Official says corporate tax rate too high

2011-08-30T07:00:00Z Official says corporate tax rate too highBy Steve Hoffman |

NORMAL — A U.S. Chamber of Commerce official told Twin City business leaders Monday that the federal corporate tax rate needs to be lowered to help the country compete better in a global economy.

But Caroline Harris, executive director of tax policy for the Washington, D.C.,-based U.S. Chamber, does not anticipate significant reform will come anytime soon.

That doesn’t make it any less important, Harris told a gathering of 160 people Monday at the McLean County Chamber of Commerce’s Economic Vision Luncheon, held at the Marriott Hotel and Conference Center in uptown Normal.

“The train’s leaving. We can either get on it, or stand here and wonder why people don’t want to be based in this country anymore, or are moving their headquarters.

“I think it’s essential to reform the tax code in order to help business to grow,” she said.

Harris pointed to the country’s 35 percent corporate tax rate, which has stayed steady for 25 years, while other countries have been steadily dropping rates. The worldwide average is in the 25 percent range.

It also makes our tax rate the second-highest behind Japan, which raised its rate earlier this year to help recover from its tsunami.

Harris feels both tax reform and reducing the deficit are equally important in spurring business, but said spending cuts will come sooner thanks to the deficit reduction/debt ceiling compromise reached earlier this month in Congress.

A 12-member committee has been charged with finding $1.5 trillion in savings over the next 10 years. If a figure of at least $1.2 trillion is not agreed to by Congress by Dec. 23, automatic budget cuts will kick in Jan. 15.

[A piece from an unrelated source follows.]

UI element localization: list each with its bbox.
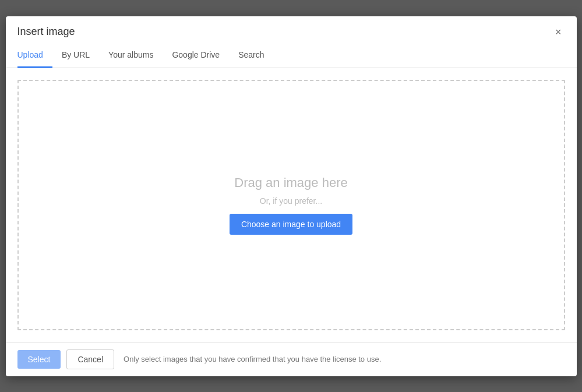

“While deficit reduction is certainly not easy, you kind of have a base to work from there. Taxes are little bit harder, a little more contentious,” she said.

Harris also reviewed recent budget proposals from President Barack Obama, as well as some of the deficit-reduction plans of recent years that failed to reach Congress, such as last year’s recommendations from a bi-partisan deficit-reduction commission.

Charlie Moore, chief executive officer of the McLean County Chamber, said it is important for local businesses to keep up with national issues.

Winnie Feken, owner of Chuck’s Harley-Davidson in Bloomington, said she makes it a point to do so, and feels attitudes in Washington, D.C., are hurting her local business.

“It’s the uncertainty of our leadership. It’s affecting our customers,” said Feken. “It’s frightening.”